Küresel salgınla birlikte, en çok duyduğumuz şey “her şeyin artık eskisi gibi olmayacağı, otoriter yönetimler güçleneceği” minvalinden cümleler, esnek çalışmanın, evden çalışmanın yaygınlaşacağı; bir “yeni normal” tanımının yapıldığı ve hemen hemen bütün ülke liderleri tarafından bizlere, ezberlenilmiş bir motto gibi bu sözlerin sufle edilmesi oldu.
Her TV programında, her gazete haberinde veya herhangi bir uzmandan görüş alındığında, hepsi de bilinmez bir güç tarafından salgının bizlerin hayatını tamamen değiştireceği konusunda hemfikir olmaları ise oldukça şaşırtıcıydı. Bütün herkes emindi, salgından sonra her şey değişecekti. Peki, ne değişecekti buna cevap veren nedense lafı gevelemekten öte, öyle elle tutulur somut bir cevap vermemekte, yuvarlak cümlelerle belirsiz bir yeni normal tanımı yapmaktan öteye gitmemekte.
Cumhurbaşkanı tarafından zaman zaman gelecek hakkında iyimser analizler duysak da, neyin olacağına dair somut fikrimiz hala oluşmuyor.
Toplum olarak şu konu da netleştik, daha çok “on-line” olacağız, daha çok mobil iletişim ve internete bağlanacağız. Mevcut mesleklerin birçoğu yok olacak, yeni meslekler türeyecek, hayatımız daha çok “sosyal değil, sosyal medya” gibi bir temelde, dijital ve kayıtlı olacak.
Bunun siyasal hayatımıza yansıması nasıl olacak, meclislere gerek var mı, parti örgütlerine mesela, milletvekilliklerine?
Son zamanlarda dünya medyasında sıkça rastladığımız, “doğrudan demokrasi” acaba tesadüf mü, yoksa toplumu şimdiden yeni normale hazırlama fikri mi?
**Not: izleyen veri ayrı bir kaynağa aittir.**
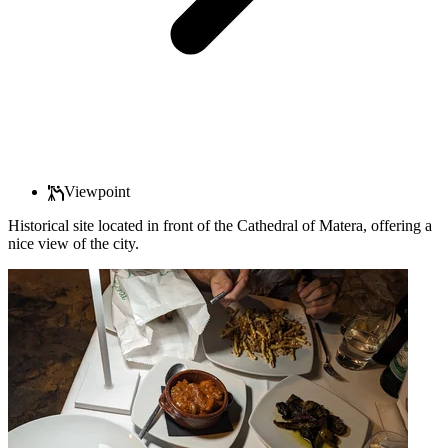
Viewpoint
Historical site located in front of the Cathedral of Matera, offering a
nice view of the city.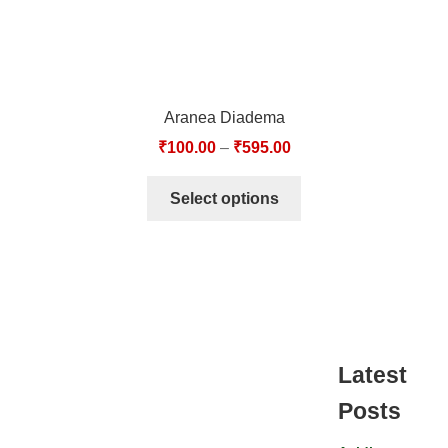
Aranea Diadema
₹
100.00
–
₹
595.00
Select options
Latest
Posts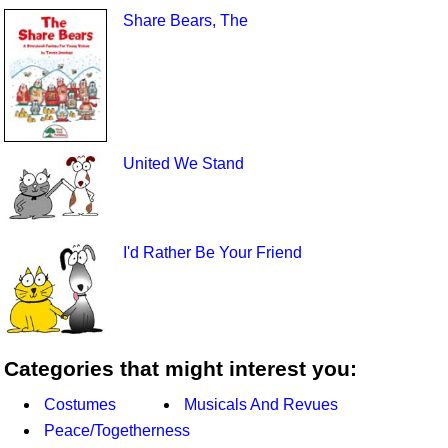
Share Bears, The
United We Stand
I'd Rather Be Your Friend
Categories that might interest you:
Costumes
Musicals And Revues
Peace/Togetherness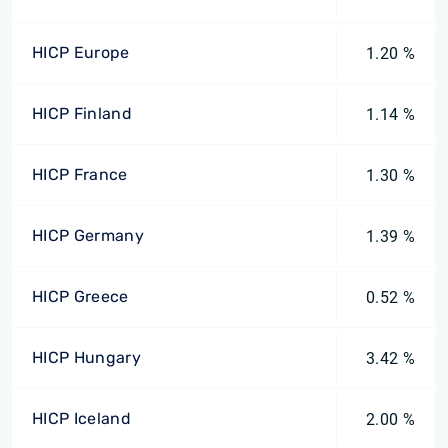
HICP Europe
1.20 %
HICP Finland
1.14 %
HICP France
1.30 %
HICP Germany
1.39 %
HICP Greece
0.52 %
HICP Hungary
3.42 %
HICP Iceland
2.00 %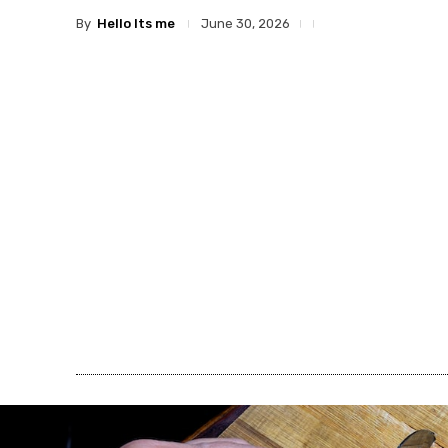
By
Hello Its me
June 30, 2026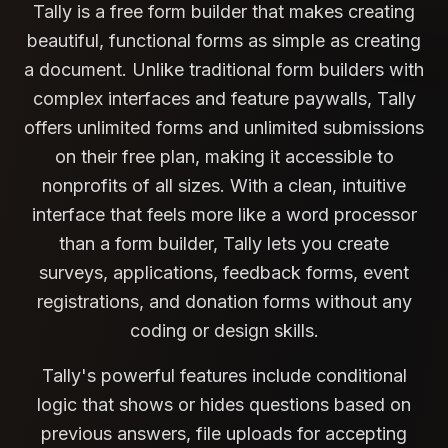
Tally is a free form builder that makes creating
beautiful, functional forms as simple as creating
a document. Unlike traditional form builders with
complex interfaces and feature paywalls, Tally
offers unlimited forms and unlimited submissions
on their free plan, making it accessible to
nonprofits of all sizes. With a clean, intuitive
interface that feels more like a word processor
than a form builder, Tally lets you create
surveys, applications, feedback forms, event
registrations, and donation forms without any
coding or design skills.
Tally's powerful features include conditional
logic that shows or hides questions based on
previous answers, file uploads for accepting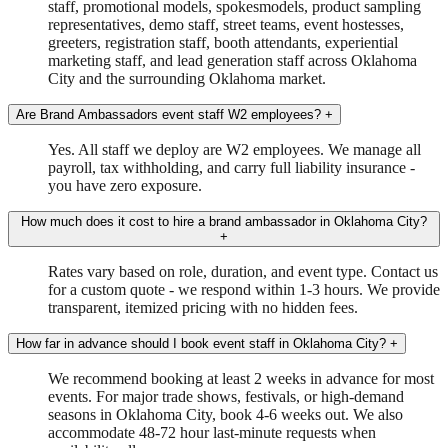
staff, promotional models, spokesmodels, product sampling
representatives, demo staff, street teams, event hostesses,
greeters, registration staff, booth attendants, experiential
marketing staff, and lead generation staff across Oklahoma
City and the surrounding Oklahoma market.
Are Brand Ambassadors event staff W2 employees?
+
Yes. All staff we deploy are W2 employees. We manage all
payroll, tax withholding, and carry full liability insurance -
you have zero exposure.
How much does it cost to hire a brand ambassador in Oklahoma City?
+
Rates vary based on role, duration, and event type. Contact us
for a custom quote - we respond within 1-3 hours. We provide
transparent, itemized pricing with no hidden fees.
How far in advance should I book event staff in Oklahoma City?
+
We recommend booking at least 2 weeks in advance for most
events. For major trade shows, festivals, or high-demand
seasons in Oklahoma City, book 4-6 weeks out. We also
accommodate 48-72 hour last-minute requests when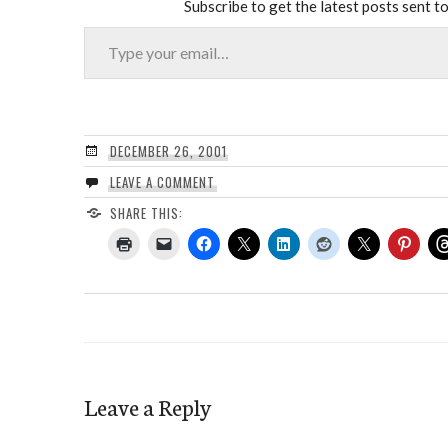
Subscribe to get the latest posts sent to
Type your email…
DECEMBER 26, 2001
LEAVE A COMMENT
SHARE THIS:
Leave a Reply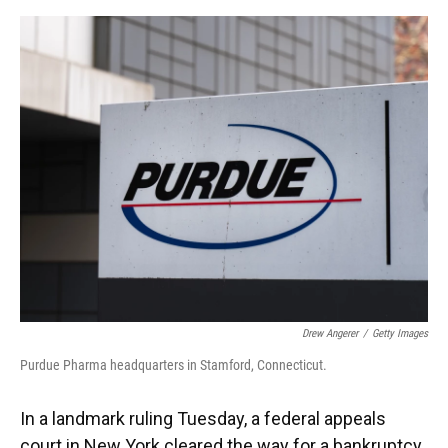
o
y
s
I
r
k
n
Drew Angerer
/
Getty Images
Purdue Pharma headquarters in Stamford, Connecticut.
In a landmark ruling Tuesday, a federal appeals
court in New York cleared the way for a bankruptcy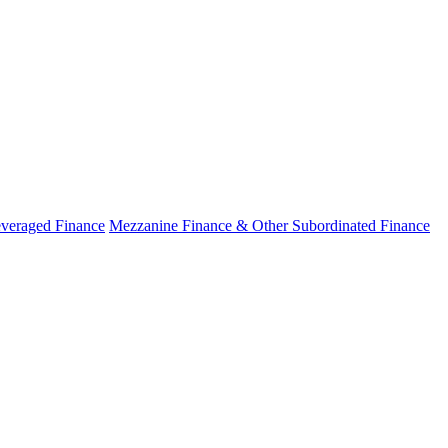
veraged Finance
Mezzanine Finance & Other Subordinated Finance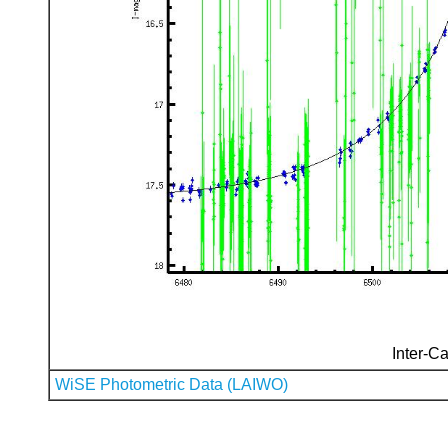
Inter-Ca
WiSE Photometric Data (LAIWO)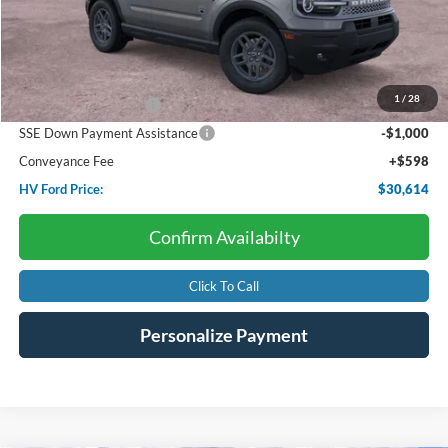
Less
Starting Price:
$35,985
Dealer Discount:
-$1,969
1
/
28
Retail Customer Cash
-$3,000
SSE Down Payment Assistance
-$1,000
Conveyance Fee
+$598
HV Ford Price:
$30,614
Confirm Availabilty
Click To Call
Personalize Payment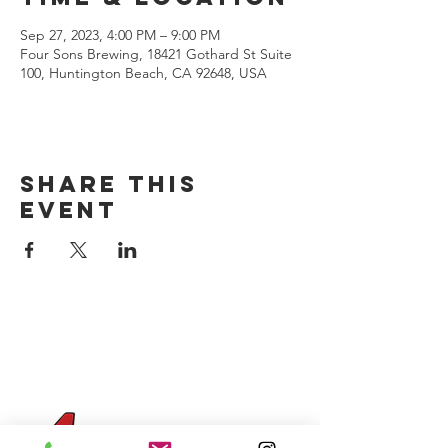
Sep 27, 2023, 4:00 PM – 9:00 PM
Four Sons Brewing, 18421 Gothard St Suite
100, Huntington Beach, CA 92648, USA
Share this
event
CONTACT US
(714) 584-7501
info@foursonsbrewing.com
Four Sons On Main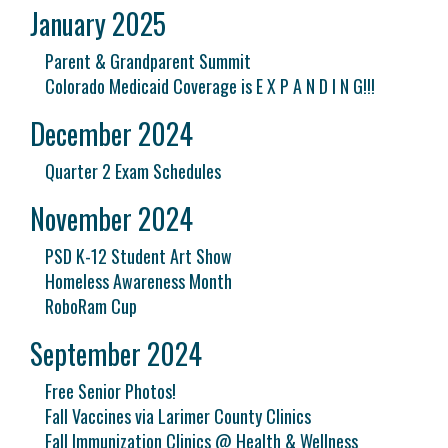
January 2025
Parent & Grandparent Summit
Colorado Medicaid Coverage is E X P A N D I N G!!!
December 2024
Quarter 2 Exam Schedules
November 2024
PSD K-12 Student Art Show
Homeless Awareness Month
RoboRam Cup
September 2024
Free Senior Photos!
Fall Vaccines via Larimer County Clinics
Fall Immunization Clinics @ Health & Wellness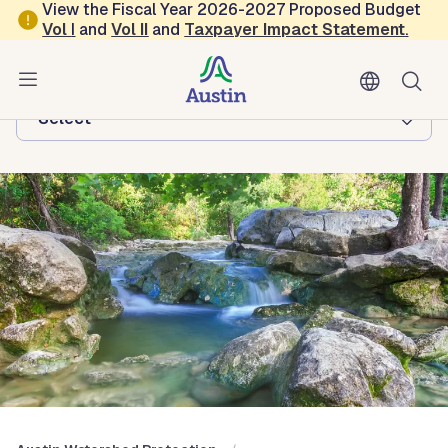
Skip to main content
View the Fiscal Year 2026-2027 Proposed Budget
Vol
I
and
Vol II
and
Taxpayer Impact Statement
.
Austin Watershed Protection
Browse this department:
-Select-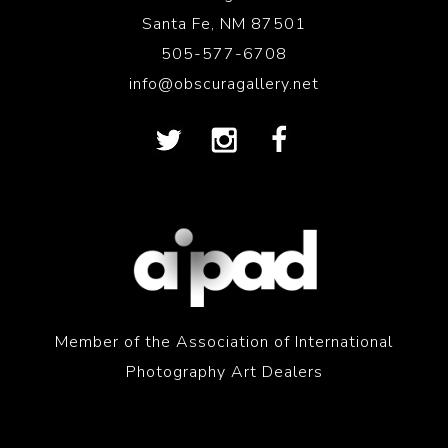
Santa Fe, NM 87501
505-577-6708
info@obscuragallery.net
Member of the Association of International
Photography Art Dealers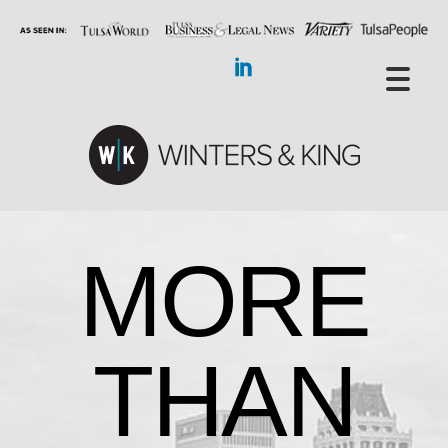
MORE
THAN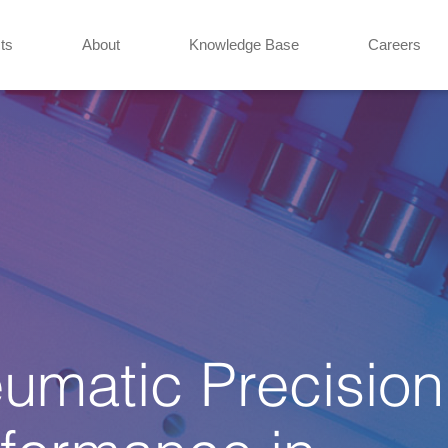
ts
About
Knowledge Base
Careers
eumatic Precision
formance in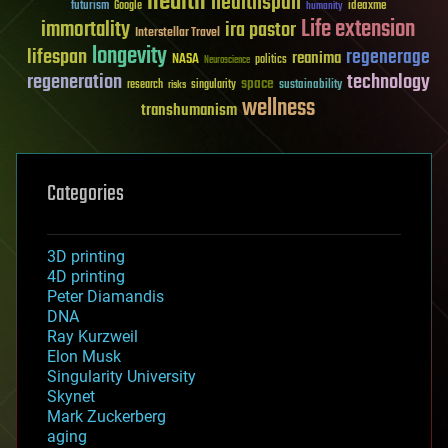
health
healthspan
futurism
ideaxme
Google
humanity
Life extension
immortality
ira pastor
Interstellar Travel
longevity
lifespan
regenerage
reanima
NASA
politics
Neuroscience
regeneration
technology
space
sustainability
research
risks
singularity
wellness
transhumanism
Categories
3D printing
4D printing
Peter Diamandis
DNA
Ray Kurzweil
Elon Musk
Singularity University
Skynet
Mark Zuckerberg
aging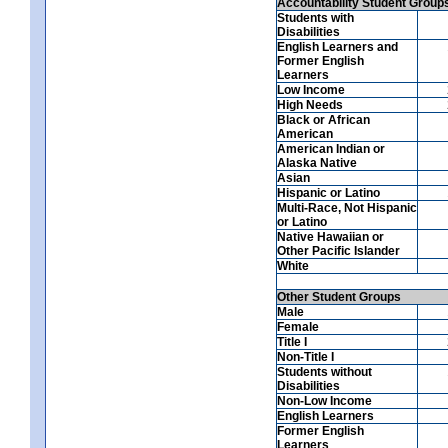
Accountability Student Group
Students with
Disabilities
English Learners and
Former English
Learners
Low Income
High Needs
Black or African
American
American Indian or
Alaska Native
Asian
Hispanic or Latino
Multi-Race, Not Hispanic
or Latino
Native Hawaiian or
Other Pacific Islander
White
Other Student Groups
Male
Female
Title I
Non-Title I
Students without
Disabilities
Non-Low Income
English Learners
Former English
Learners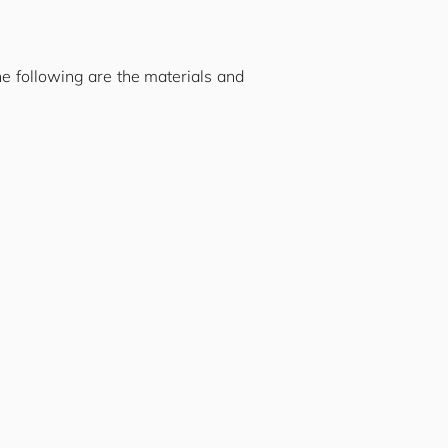
he following are the materials and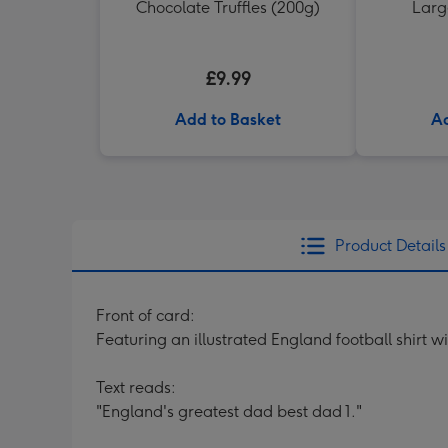
Chocolate Truffles (200g)
Larg
£9.99
Add to Basket
Ad
Product Details
Front of card:
Featuring an illustrated England football shirt 
Text reads:
"England's greatest dad best dad 1."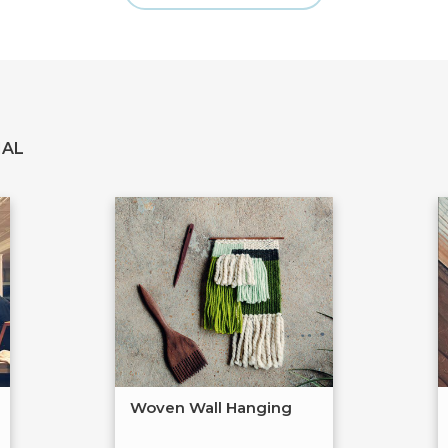
IAL
Woven Wall Hanging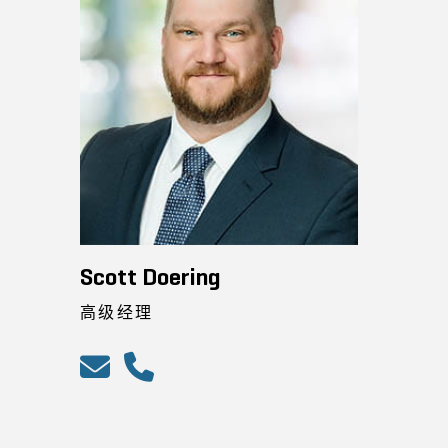
Scott Doering
高级经理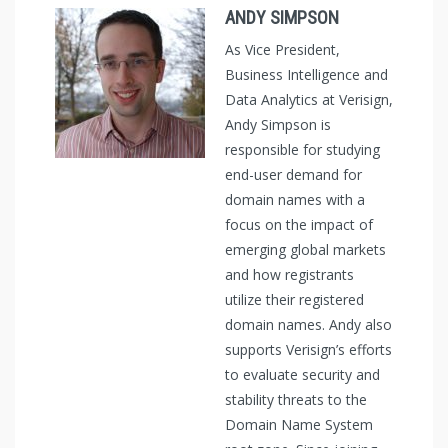
ANDY SIMPSON
As Vice President,
Business Intelligence and
Data Analytics at Verisign,
Andy Simpson is
responsible for studying
end-user demand for
domain names with a
focus on the impact of
emerging global markets
and how registrants
utilize their registered
domain names. Andy also
supports Verisign’s efforts
to evaluate security and
stability threats to the
Domain Name System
Dünyada politikacılara duyulan güvenin düşmesinin nedeni, artık siyasal yaşantımızda partilere daha mı az ihtiyaç duyacağız, politikacılar olmadığında yönetimi nasıl sağlayacağız?
Gelecek tasvirinde ilk hukukçulara ihtiyaç kalmayacak deniyor, tamam yapay zekanın güvenilirlikte ve hakkaniyette insansı sistemden daha güvenli olduğuna sanırım hepimiz çok çabuk ikna oluruz. Dilekçelerinizi veriyorsunuz, yapay zeka destekli program her iki tarafın görüşlerini analiz edip, ilahi olmazsa da insani tanımlanmış bir hakkaniyet ölçüsünde doğruya en yakın hükmü veriyor. Uzak geldi mi bu fikir size, olmaz mı dediniz yoksa neden olmasın mı?
Film burada başlıyor işte, bizlere seçtiğimiz hissi verilen ama aslında genel merkezlerce seçilen ve bizlere onaylattırılan vekiller, belediye başkanları, meclis üyeleri, örgüt yöneticileri yerine, “vatandaş yönetim uygulaması” gibi bir yapay zeka algoritmasına dayanan bir program üzerinden, doğrudan sen karar ver gibi bir sistem önerilse kim neden hayır diyebilir ki?
Yıllarca politikacılar toplumu kamplara bölüp, örneğin sendikalı işçinin talep ettiği hakkı sendikasız işçinin haklarıyla kıyaslayıp bunun üzerinden önlediğini, memurun herhangi bir hak talebini, başka meslek gruplarını örnek gösterip kamuoyunu yanına çektiğini hep fark etmedik mi?
Zaman gelmekte olanı bizlere hissettiriyor, siyaset kurumu da “on-line ve yapay zekâ”dan kaçamayacak. Sümerbank’ı zarar ediyor diye özelleştiren anlayış, kamu kurumlarının hantal, işlevsiz, devletin üstünde bir yük diye tanımlayan siyaset, geleceğin yapay zekâsı karşısında, maalesef hantal, işlevsiz ve bir o kadar topluma yük değil mi. Tek bir yapay zekânın başarabileceği bir “doğru yönetim” algoritmasını toplum hangi gerekçeyle reddedilir?
İnsansız fabrikalar, insansız mağazalar, insansız uçaklar fikri garip gelmiyorsa, insansız meclis fikri de galiba hiç çılgın bir fikir gibi durmuyor!